In short, the pipeline starts with mapping the sequencing files to the genome and subsequently removes PCR duplicates and converts it into .bam files. Based on the predetermined optimal trim length, determined by the sequence length of the TF, the .bam files are trimmed and subsequently converted into wig files. In the conversion process to the wig files, read positions that do not overlap any read on the other strand are filtered out. The reasoning behind this is that ChIP-exo defines both borders of the TF, one on the forward strand and one of the reverse strand, with the TF sitting in between. One can only be confident in the presence of a TF if both borders are mapped with sequencing reads and overlap in the middle, which is then the actual location of the TF.

These wig files are the base for most of the subsequent analysis we show here, they also have the added benefit that they are easily visualized in a genome browser like the Integrated Genomics Browser [16].
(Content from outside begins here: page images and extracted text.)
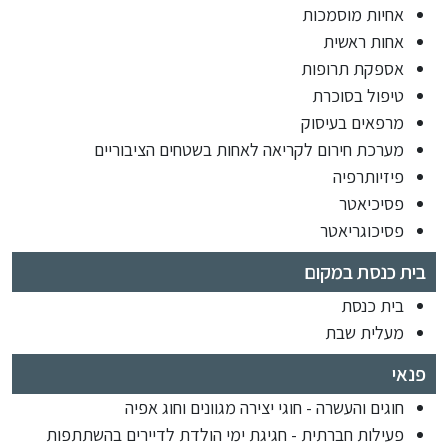
אחיות מוסמכות
אחות ראשית
אספקת תרופות
טיפול בסוכרת
מרפאים בעיסוק
מערכת חירום לקריאה לאחות בשטחים הציבוריים
פיזיותרפיה
פסיכיאטר
פסיכוגריאטר
בית כנסת במקום
בית כנסת
מעלית שבת
פנאי
חוגים והעשרה - חוגי יצירה מגוונים וחוג אפיה
פעילות חברתית - חגיגת ימי הולדת לדיירים בהשתתפות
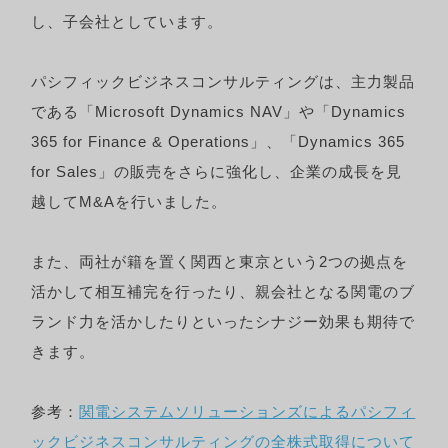
し、子会社としています。
パシフィックビジネスコンサルティングは、主力製品
である「Microsoft Dynamics NAV」や「Dynamics
365 for Finance & Operations」、「Dynamics 365
for Sales」の販売をさらに強化し、企業の成長を見
越してM&Aを行いました。
また、両社が籍を置く関西と東京という2つの拠点を
活かして相互補完を行ったり、親会社となる関電のブ
ランド力を活かしたりといったシナジー効果も期待で
きます。
参考：
関電システムソリューションズによるパシフィ
ックビジネスコンサルティングの全株式取得について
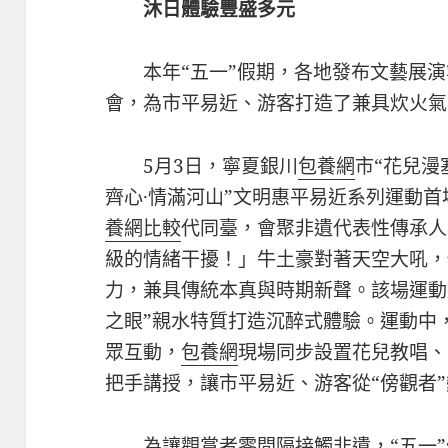
沐日體驗豐盛多元
本年“五一”假期，各地發布文藝展
會，為市平易近、游客打造了兼具炊火氣
5月3日，寧夏銀川
包養網
市“花兒漫
齊心·情滿河山”文明惠平易近系列運動首
養網比較
代同臺，會聚非遺代表性傳承人
級的情緒干擾！」牛土豪對著天空大吼，
力，兼具傳統本真與時期新聲。該場運動
之眼”親水特質打造沉醉式體驗。運動中
眾互動，
包養網
現場同步設置花兒教唱、
把手講授，讓市平易近、游客從“傍觀者”
為讓觀賞者零間隔接觸非遺，“五一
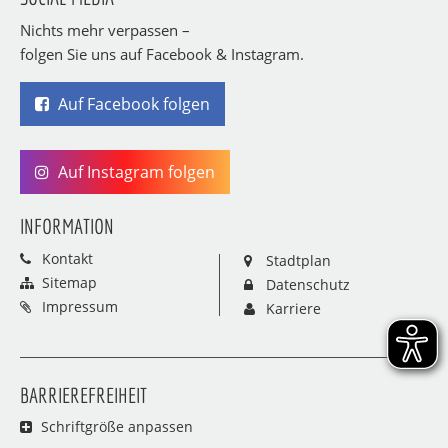
Nichts mehr verpassen –
folgen Sie uns auf Facebook & Instagram.
Auf Facebook folgen
Auf Instagram folgen
INFORMATION
Kontakt
Stadtplan
Sitemap
Datenschutz
Impressum
Karriere
BARRIEREFREIHEIT
Schriftgröße anpassen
To make it easier for the reader to follow, the section about the output of the pipeline will be split into two parts: (i) the text file outputs and (ii) the graphical outputs.

Text file outputs

The pipeline has two major text file outputs, the gene target list and the GEM analysis file. The gene target list is a csv file that shows which genes are targeted by the selected TF in which condition. This is done by displaying the number of peaks on each gene in each condition, a gene is considered a gene target if it has at least one TF binding peak. With this file, one can easily run a gene set enrichment analysis to get further insight into which genes are targeted and how that changes between the different conditions. Therefore, this is the most important output of the pipeline and provides the basis for most subsequent analysis the user can perform on their own.

The other text file, the GEM analysis file, gives more detailed about each individual detected peak that could be assigned to a gene (that means the peak center was <1000 bp away from the gene’s TSS). Here each peak is listed with its strength and position, as well to which gene it was assigned. With this, one can compare more in detail how different genes are targeted by the selected TFs and check if there are correlations between TF binding strength and the response in expression levels.

Graphical output

The pipeline produces four different graphical outputs, which will be described in detail together with instructions on how to use and analyze them.

The first plot produced is the sample correlation plot, which main function is to serve as quality control, as one can easily check if the replicates show a high correlation to each other. It is produced by binning all the reads over the whole genome into bins of 1 kb size. This binning strategy greatly reduces the number of variables to a manageable number and smoothens out noise in individual locations. Bins that had zero reads in all samples were filtered out and the remaining binned value for each replicate where log₂ transformed and plotted against each other. In addition, the Pearson correlation coefficient was calculated and shown in the graphical output (Fig. 2).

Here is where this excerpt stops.